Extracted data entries
• • • • • • •
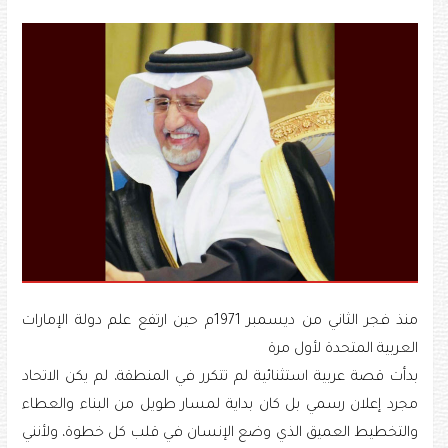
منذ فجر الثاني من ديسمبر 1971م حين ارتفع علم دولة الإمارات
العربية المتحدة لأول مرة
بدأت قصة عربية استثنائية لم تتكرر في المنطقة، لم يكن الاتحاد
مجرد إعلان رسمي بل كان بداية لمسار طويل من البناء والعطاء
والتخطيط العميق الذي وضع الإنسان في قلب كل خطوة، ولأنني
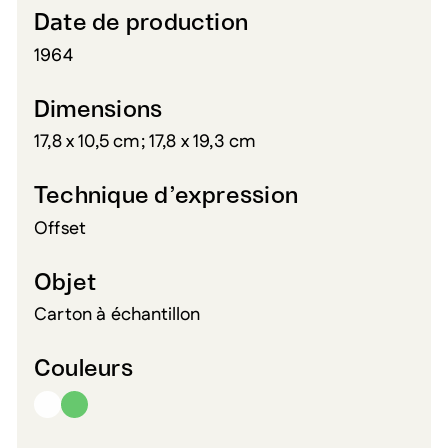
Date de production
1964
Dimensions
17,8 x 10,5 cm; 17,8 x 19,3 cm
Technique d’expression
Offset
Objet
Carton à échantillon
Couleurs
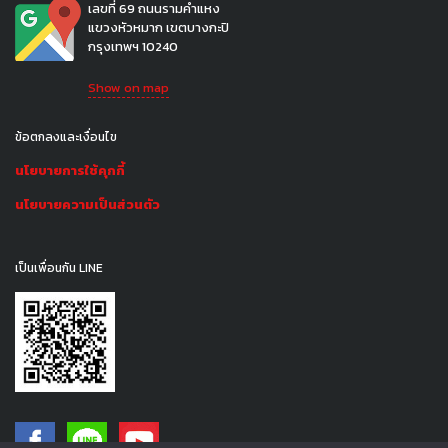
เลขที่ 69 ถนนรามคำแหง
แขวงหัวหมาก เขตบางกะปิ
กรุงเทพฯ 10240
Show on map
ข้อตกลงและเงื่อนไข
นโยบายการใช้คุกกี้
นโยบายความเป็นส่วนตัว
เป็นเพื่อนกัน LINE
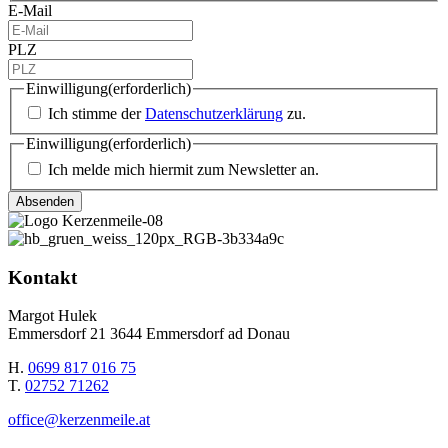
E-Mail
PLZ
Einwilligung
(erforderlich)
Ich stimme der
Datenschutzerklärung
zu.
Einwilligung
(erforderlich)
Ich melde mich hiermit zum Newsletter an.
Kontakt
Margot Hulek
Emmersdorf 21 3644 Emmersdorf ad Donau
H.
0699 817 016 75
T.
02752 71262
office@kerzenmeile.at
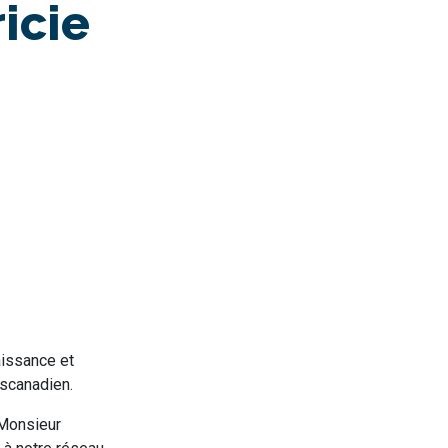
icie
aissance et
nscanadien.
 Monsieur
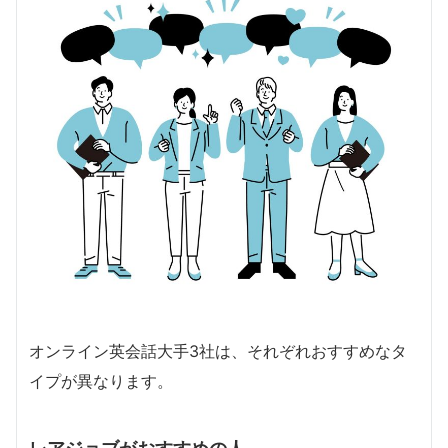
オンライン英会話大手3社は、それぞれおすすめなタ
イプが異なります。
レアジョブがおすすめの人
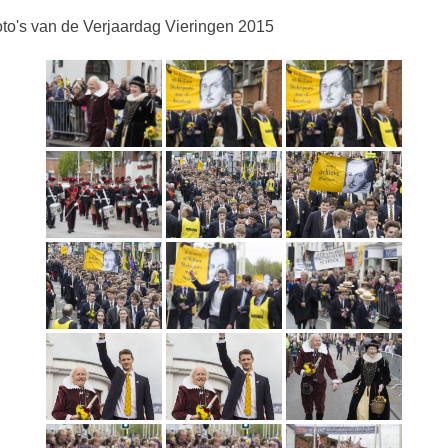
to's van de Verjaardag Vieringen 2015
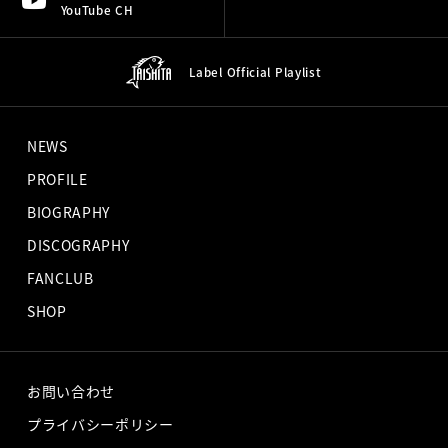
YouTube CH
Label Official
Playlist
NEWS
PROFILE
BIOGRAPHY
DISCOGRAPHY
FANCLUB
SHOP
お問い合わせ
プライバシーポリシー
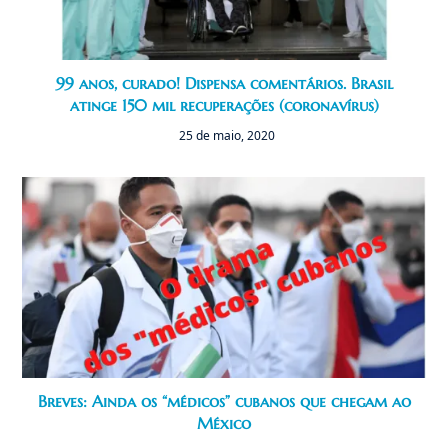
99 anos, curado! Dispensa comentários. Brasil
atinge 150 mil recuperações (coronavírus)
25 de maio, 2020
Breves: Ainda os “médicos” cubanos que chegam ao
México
• • • • • • •
> **Task brief**: Extract precisely the lines beginning at the line containing "Label Official" and ending at the last line of the entries above, exactly as written and with no pictures.

> **Output for this task**:
Label Official
Playlist
NEWS
PROFILE
BIOGRAPHY
DISCOGRAPHY
FANCLUB
SHOP
お問い合わせ
プライバシーポリシー
99 anos, curado! Dispensa comentários. Brasil
atinge 150 mil recuperações (coronavírus)
25 de maio, 2020
Breves: Ainda os “médicos” cubanos que chegam ao
México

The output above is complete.